The Pentecostal Fellowship of Nigeria (PFN) has expressed reservations with certain provisions in the Company and Allied Matters Acts (CAMA) 2020 recently assented to by President Muhammadu Buhari.
Specifically, the body faulted Section 839(1) (a), (b), (C) in the Acts, arguing they run contrary to Section 6(6) and Section 36 of the Constitution of the Federal Republic of Nigeria.
In a statement by the National President of PFN, Dr Felix Omobude, the body said: “We believe that these provisions, among others, leave the door open to abuse, denial of fair hearing, arbitrariness and dubious use of power by the commission and/or its agents.”
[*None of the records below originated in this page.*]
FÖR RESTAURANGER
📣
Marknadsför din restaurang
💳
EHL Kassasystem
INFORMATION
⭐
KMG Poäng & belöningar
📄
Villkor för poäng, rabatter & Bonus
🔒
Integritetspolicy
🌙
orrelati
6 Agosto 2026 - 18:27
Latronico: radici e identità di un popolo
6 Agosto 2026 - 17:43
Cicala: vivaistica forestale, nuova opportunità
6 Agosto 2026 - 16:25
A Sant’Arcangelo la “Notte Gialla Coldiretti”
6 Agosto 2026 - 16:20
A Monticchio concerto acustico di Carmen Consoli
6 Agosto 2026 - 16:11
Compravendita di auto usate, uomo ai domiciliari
It expressed concerns over the recourse to “the vague and nebulous phrase “public interest” as grounds for taking over a non-governmental organisation by the commission and/or its agents, contrary to Section 36 of the Constitution of the Federal Republic of Nigeria.
The PFN called on President Muhammadu Buhari and the National Assembly to repeal the “offensive parts in the legislation.”
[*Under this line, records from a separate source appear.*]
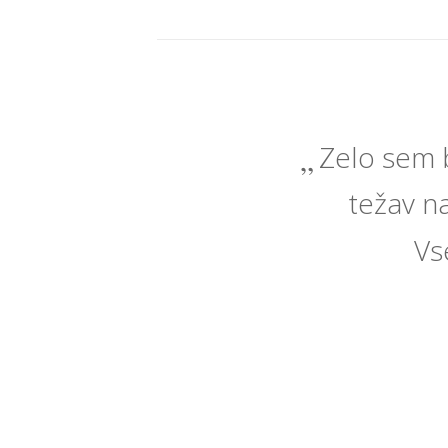
Zelo sem b
težav na
Vs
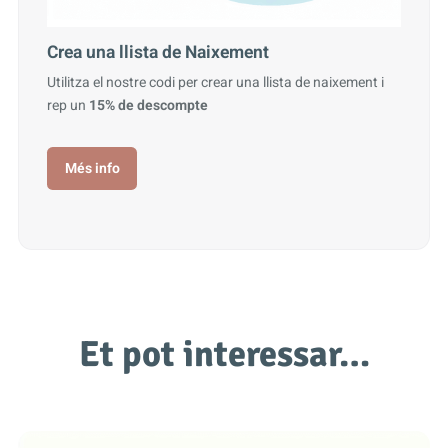
Crea una llista de Naixement
Utilitza el nostre codi per crear una llista de naixement i
rep un
15% de descompte
Més info
Et pot interessar…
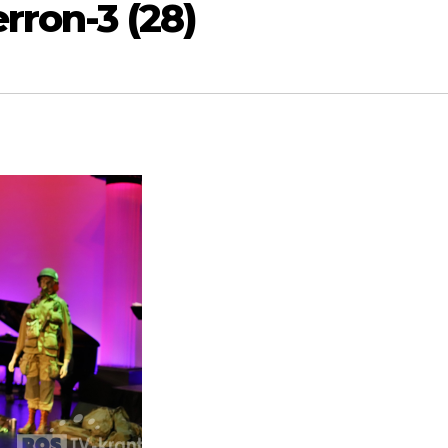
rron-3 (28)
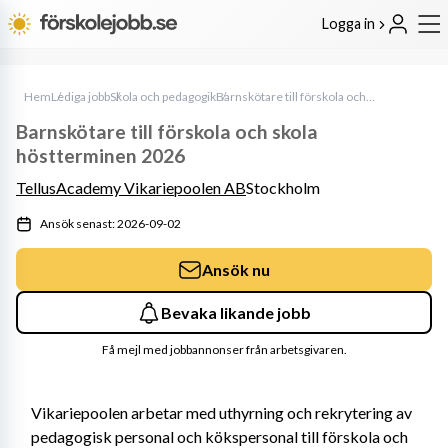
Logga in
Hem
Lediga jobb
Skola och pedagogik
Barnskötare till förskola och skola höstterminen 2026
Barnskötare till förskola och skola
höstterminen 2026
TellusAcademy Vikariepoolen AB
Stockholm
Ansök senast: 2026-09-02
Ansök nu
Bevaka likande jobb
Få mejl med jobbannonser från arbetsgivaren.
Vikariepoolen arbetar med uthyrning och rekrytering av 
pedagogisk personal och kökspersonal till förskola och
MEANWHILE, a coalition of Civil Society Organisations (CSOs), under the banner of Action Group on Free Civic Space (AGFCS), also called on the Federal Government to urgently review the newly-introduced Act.
In a statement made available to The Guardian yesterday, the coalition expressed concerns about several provisions of the new law, which “hold enormous potential” to restrict the civic space.
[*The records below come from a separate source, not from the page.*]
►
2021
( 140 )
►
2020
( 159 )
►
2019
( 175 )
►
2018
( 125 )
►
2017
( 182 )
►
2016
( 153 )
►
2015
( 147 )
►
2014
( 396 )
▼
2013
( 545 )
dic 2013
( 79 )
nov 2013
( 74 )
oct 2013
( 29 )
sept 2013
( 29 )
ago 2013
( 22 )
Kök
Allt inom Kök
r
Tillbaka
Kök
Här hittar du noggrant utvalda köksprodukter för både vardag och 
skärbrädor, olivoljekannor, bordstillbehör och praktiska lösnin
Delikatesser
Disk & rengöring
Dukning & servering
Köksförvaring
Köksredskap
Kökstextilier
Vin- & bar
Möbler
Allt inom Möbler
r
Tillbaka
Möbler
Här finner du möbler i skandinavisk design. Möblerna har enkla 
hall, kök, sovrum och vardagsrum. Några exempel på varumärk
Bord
Leading the 32 signatories to the statement are Victoria Ibezim-Ohaeri of Spaces For Change (S4C), Mr Okechukwu Nwanguma of Rule of Law and Accountability Advocacy Centre (RULAAC), Philip Jakpor of Corporate Accountability and Public Participation, and Emmanuel Ikule of NOPRIN Foundation.
The group, however, lauded the efforts of the Corporate Affairs Commission (CAC) at introducing legal reforms to ease the processes for running the affairs of corporate bodies and tackle corporate governance challenges.
While noting that the recent revision to CAMA was reminiscent of the prescriptions of the rested 2016 NGO Bill sponsored by Umar Jibril, which aimed to interfere with NGO assets, it argued that “the duplicity of roles and overlapping regulatory powers hamper the development of democratic processes by encouraging the waste of scarce public funds, weakening existing institutions and creating excessively complicated administrative procedures for law enforcement.”